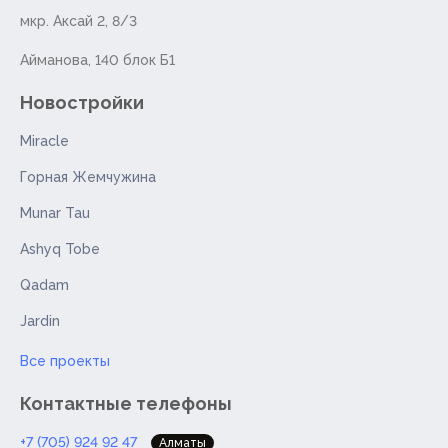
мкр. Аксай 2, 8/3
Айманова, 140 блок Б1
Новостройки
Miracle
Горная Жемчужина
Munar Tau
Ashyq Tobe
Qadam
Jardin
Все проекты
Контактные телефоны
+7 (705) 924 92 47
Алматы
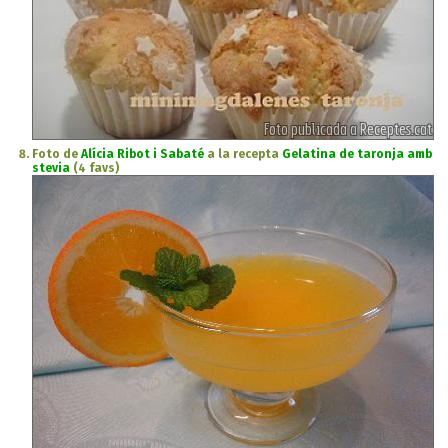
Foto de
Alícia Ribot i Sabaté
a la recepta
Gelatina de taronja amb
stevia
(4 favs)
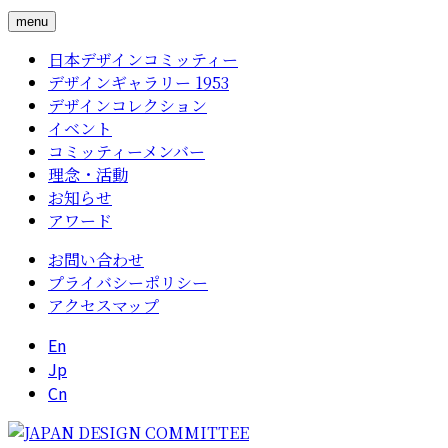
menu
日本デザインコミッティー
デザインギャラリー 1953
デザインコレクション
イベント
コミッティーメンバー
理念・活動
お知らせ
アワード
お問い合わせ
プライバシーポリシー
アクセスマップ
En
Jp
Cn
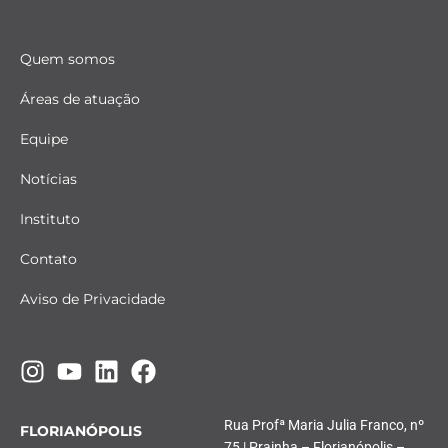
Quem somos
Áreas de atuação
Equipe
Notícias
Instituto
Contato
Aviso de Privacidade
Rua Profª Maria Julia Franco, nº
FLORIANÓPOLIS
75 | Prainha – Florianópolis –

**Aim of the exercise**
Transcribe every line of the records exactly. Pictures do not belong in the copy.

**Your response**
мкр. Аксай 2, 8/3
Айманова, 140 блок Б1
Новостройки
Miracle
Горная Жемчужина
Munar Tau
Ashyq Tobe
Qadam
Jardin
Все проекты
Контактные телефоны
+7 (705) 924 92 47
Алматы
Foto de
Alícia Ribot i Sabaté
a la recepta
Gelatina de taronja amb
stevia
(4 favs)
menu
日本デザインコミッティー
デザインギャラリー 1953
デザインコレクション
イベント
コミッティーメンバー
理念・活動
お知らせ
アワード
お問い合わせ
プライバシーポリシー
アクセスマップ
En
Jp
Cn
Quem somos
Áreas de atuação
Equipe
Notícias
Instituto
Contato
Aviso de Privacidade
Rua Profª Maria Julia Franco, nº
FLORIANÓPOLIS
75 | Prainha – Florianópolis –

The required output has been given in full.